Question about hedging using futures and cross hedge

Hi friends, I have some confusion about some concepts of hedging using futures, as well as cross hedge.

So for example, simplest case would be if an airline company will purchase jet fuel in the future, to hedge it would enter into a long futures contract to take delivery, or close out the position before contract expiration. If jet fuel contract is not available on the market, it would use cross hedge.

My questions are:

Why it must use something like heating oil futures that has high correlation with the asset being hedged? If it enters at t1 and close out at t2, now instead of locking price at F1, the effective price paid would be S2 + F1 - F2, so it will pay S2 at t2 no matter hedge or not, and the result of hedging then only depends on F1 and F2, but F2 is not known at t1 when it does the hedge anyway, seems any futures contract could be used, so what are the benefits to use heating oil futures to cross hedge jet fuel instead of for example corn futures?

There is a concept in cross hedge called minimum variance hedge ratio. To hedge the purchase of 2 million gallons of jet fuel in the future by longing futures on 2 million gallons jet fuel in very intuitive that it is a perfect hedge! And so the hedge ratio must be 1 to 1. However, I get confused for:

(1) Close out before delivery, because of F2 and S2 don’t converge the hedge cannot be perfect. Suppose S2 and F2 are known at t1, and if I want to make it perfect, is the hedge ratio to let F2 = S2? i.e 2.2h = 2 + 2.2h - 1.9h, so h = 2/1.9 = 1.0526 am I correct about this?

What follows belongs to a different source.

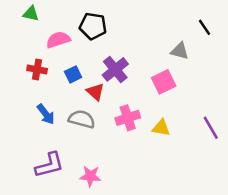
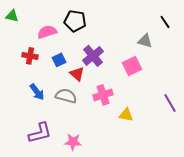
green triangle: (31, 14) -> (12, 16), moved
yellow triangle: (161, 128) -> (126, 115), moved

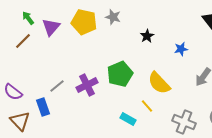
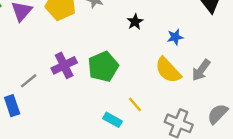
yellow semicircle: (159, 83) -> (168, 70), moved
purple cross: (87, 85) -> (64, 65), moved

(2) When futures underlying is not jet fuel but heating oil, I don’t quite understand why using regression, seems if F2 = S2 i.e the basis is 0, then it is a perfect hedge, but seems I cannot put the case of perfect hedge into this model, I think the result would be exactly the regression line; I played with the numbers a little bit by setting F2 = S2, but seems it’s not a straight line… Probably being a little vague about my idea here, just feel like don’t quite understand why the minimum variance is method to find the hedge ratio…

(3) A little confused about the direction: is it long if need to increase beta of a stock portfolio and short for decrease?

I find the concepts for hedging somewhat difficult, although can still solve practice problems, but it must more or less impact my comprehension of a deeper level. Any help would be greatly appreciated.

Suppose that you hedge jet fuel prices with corn futures. The spot price on jet fuel is USD4.00/gallon and the spot price on corn is USD4.00/bushel.

Six months later, when the futures contracts expire, jet fuel is USD4.50/gallon and corn is USD2.50/bushel. You just lost USD1.50/bushel on corn and you lost USD0.50 on jet fuel. Not much of a hedge.

Suppose that you hedge jet fuel prices with heating oil futures. The spot price on jet fuel is USD4.00/gallon and the spot price on heating oil is USD3.00/gallon.

Six months later, when the futures contracts expire, jet fuel is USD4.50/gallon and heating oil is USD3.30/gallon. You just gained USD0.30/gallon on heating oil and you lost USD0.50 on jet fuel. Not a bad hedge.